Firefighters in training ready for extreme cold

by | Feb 24, 2014 | News

Travis Pereira
News Reporter

Frozen hydrants, icicles hanging from helmets, and ice particles from mists of water linger in the air while a fire rages.

It’s one of the scenarios Humber’s firefighting students face in their training.

Mark Alderman, Humber’s Operation Coordinator of the Fire and Emergency Services Program, said students receive extensive training in dealing with frigid temperatures.

“We do a lot of skill-based training,” he said. “Whether it’s simulated calls, practicing the skills or responding to future emergencies we ensure they have the skill sets in place.”

Alderman said training provided allows students to identify the hazards associated with extreme cold weather, not just to equipment, but also to their bodies.

“Our students actually do scenario-based and live-fire training at the GTAA airport. They practice how to ensure water keeps flowing and doesn’t freeze and various safety measures,” he said, adding they train how to work around frozen hydrants, roadways and other challenges that result from below freezing temperatures.

The extreme cold that has gripped southern Ontario much of this winter poses major challenges to firefighting, said Division Commander Chief Len Stadler of Toronto Fire.

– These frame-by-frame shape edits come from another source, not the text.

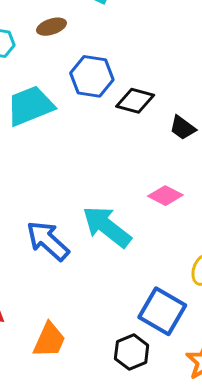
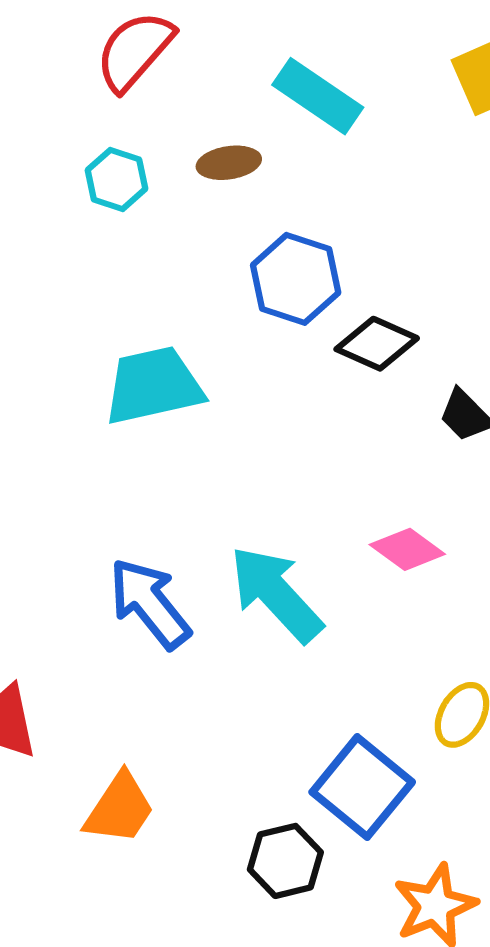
cyan trapezoid: (30, 106) -> (153, 386), moved

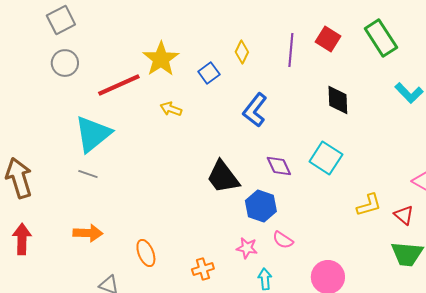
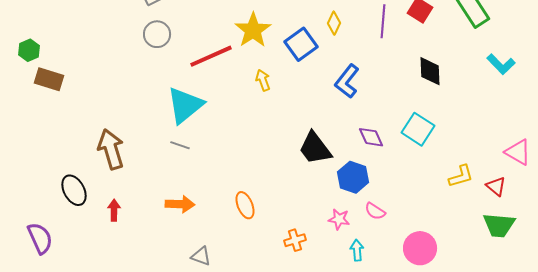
blue square: (209, 73) -> (301, 44), size x1.5
yellow arrow: (171, 109) -> (263, 80), turned 50
red arrow: (22, 239) -> (114, 210), size x0.7
orange ellipse: (146, 253) -> (245, 205), moved

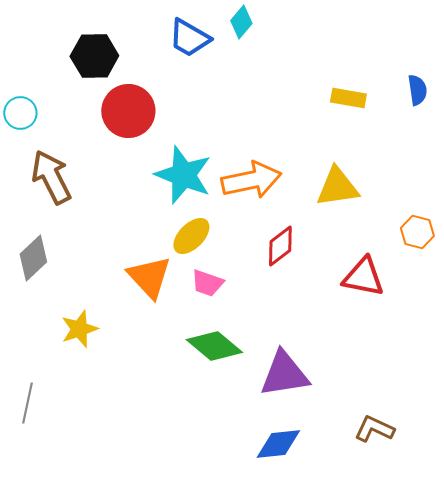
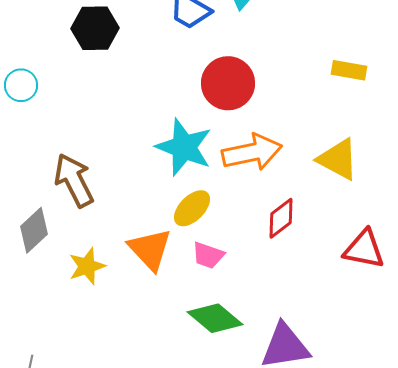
red circle: (128, 111) -> (228, 83), moved
brown arrow: (51, 177) -> (74, 180), moved
yellow triangle: (337, 187) -> (338, 159), turned 36
yellow star: (79, 329) -> (87, 266), moved

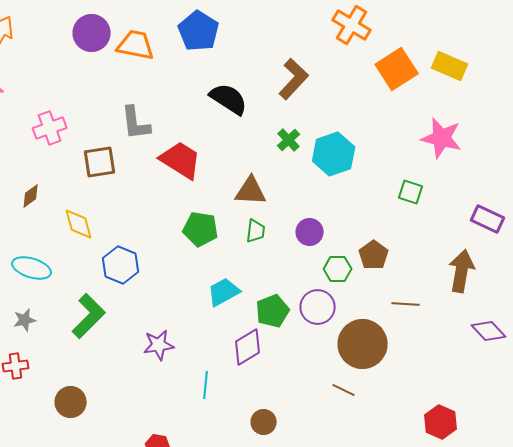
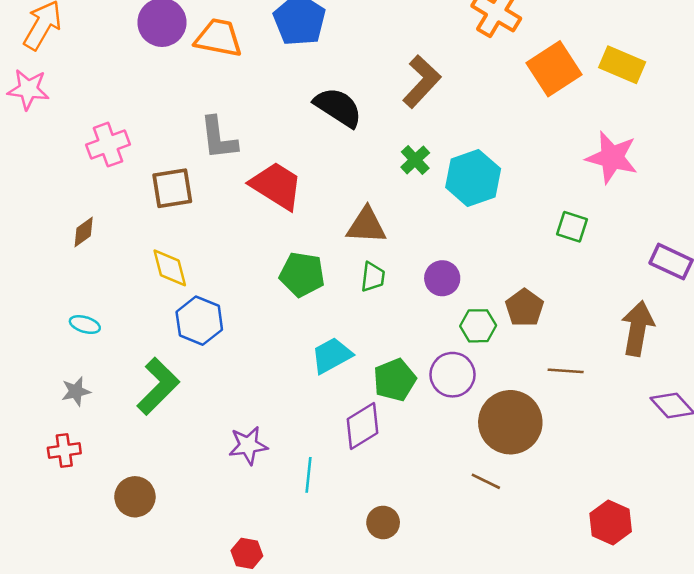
yellow diamond: (79, 224) -> (170, 268), moved
cyan ellipse: (32, 268) -> (85, 325), size x0.6
purple star: (159, 345) -> (248, 445), moved

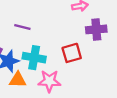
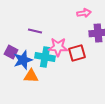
pink star: (49, 81) -> (58, 47), moved

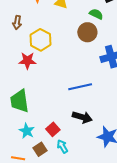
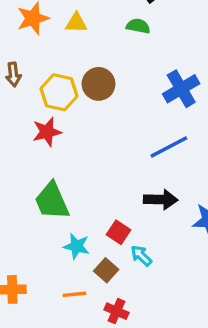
brown circle: (87, 32) -> (99, 84), moved
blue line: (80, 87) -> (169, 147), moved

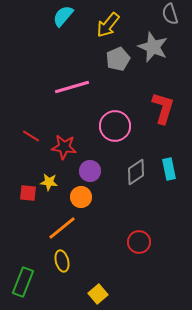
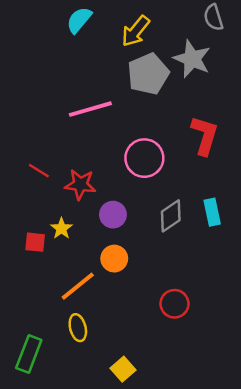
gray pentagon: (118, 59) -> (148, 74), size x1.4
yellow star: (49, 182) -> (61, 228), turned 30
orange circle: (81, 197) -> (114, 259), moved

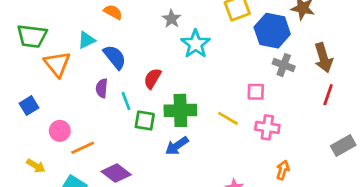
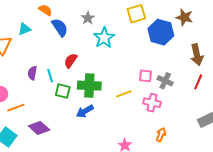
blue semicircle: (115, 57) -> (60, 27), moved
gray cross: (284, 65) -> (165, 81), moved
purple semicircle: (102, 88) -> (32, 73), moved
yellow line: (228, 118) -> (124, 94), turned -56

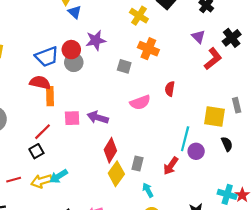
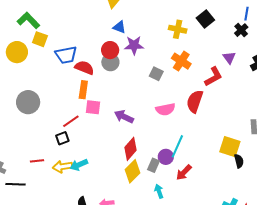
blue triangle: (75, 12) -> (119, 27), moved, turned -32
yellow cross: (139, 16) -> (178, 29), turned -30
blue trapezoid: (47, 57) -> (66, 55), moved
red L-shape: (213, 59) -> (213, 77), moved
red semicircle: (40, 83) -> (84, 68), moved
red semicircle: (170, 89) -> (195, 101), size x1.6
yellow square: (214, 117) -> (230, 147), moved
pink square: (72, 118) -> (93, 107), moved
cyan line: (185, 139) -> (177, 146), moved
purple circle: (196, 151) -> (166, 157), moved

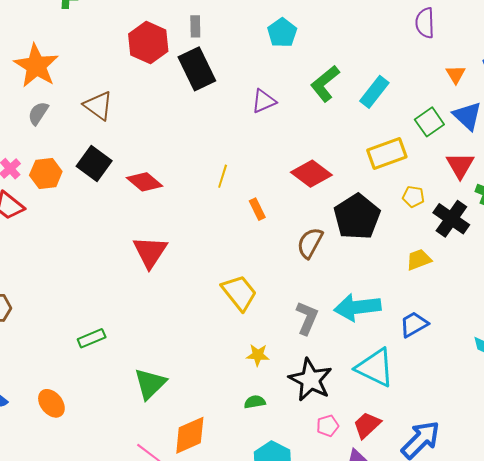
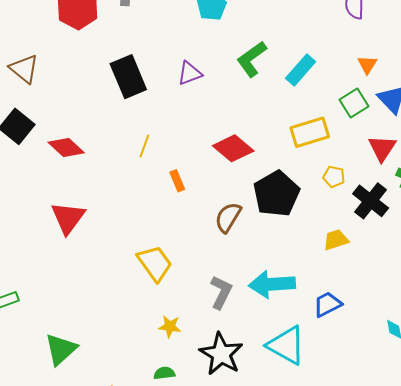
black rectangle: (197, 69) -> (128, 77), moved
orange triangle: (456, 74) -> (367, 65), moved

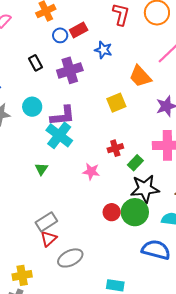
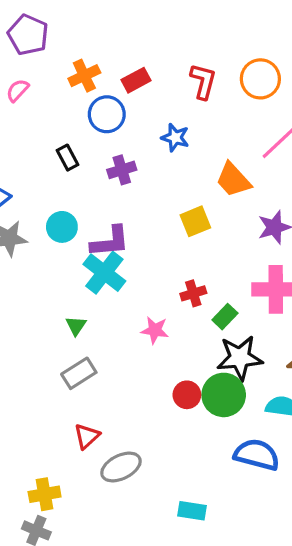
red rectangle: (79, 30) -> (136, 80), moved
blue circle: (60, 35) -> (107, 114), size x1.5
purple cross: (70, 70) -> (122, 170), size x0.7
gray rectangle: (46, 222) -> (79, 373), moved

“The scene is more treacherous. Often times you’re dealing with ice and that brings a higher risk for injuries and when we’re utilizing the water we compound that problem,” he said.

Stadler said another major issue with the disbursement of water is the mist it creates, freezing wherever it lands.

“If we’re defensive, meaning we’re fighting the fire from the outside, we apply water to the structure,” he said. ‘Depending on how the wind is blowing it could land on our equipment such as ladders or the trucks and cause major logistical issues.” he said.

Also, the self-contained breathing apparatus masks worn tend to fog more intensely and can lead to potential malfunctions.

District Chief John Coseni of Toronto Fire’s mechanical division said the biggest logistical concern on the scene of a fire in extreme cold is the water freezing in fire trucks.

“If a truck isn’t going to be hooked up to the fire pump and used right away they have to start getting the water circulating in the fire pump so it doesn’t freeze,” he said.

Coseni said the technique used to avoid this is to generate some heat in the water by leaving the truck running.

“They will put it in pump gear and leave the truck running and the engine starts to drive the fire pump. So, it spins it and circulates the water from what’s called the booster tank, the water tank, and takes the water from the tank and keeps it going back and forth,” he said.

Conseni explained the friction generated by this process produces enough heat in the water to prevent the pump from freezing and ultimately breaking, adding it also lowers the likelihood of water freezing as its deployed.

He said there are back up methods to help with extreme cold weather conditions.

“As well, in the last 10 years the trucks have gotten auxiliary heaters in the back of truck where the fire pumps are. They’re actually underneath the truck outside where all the valves are,” said Coseni.

Stadler said once the adrenaline rush fades and the freezing cold starts to creep in it can easily affect work.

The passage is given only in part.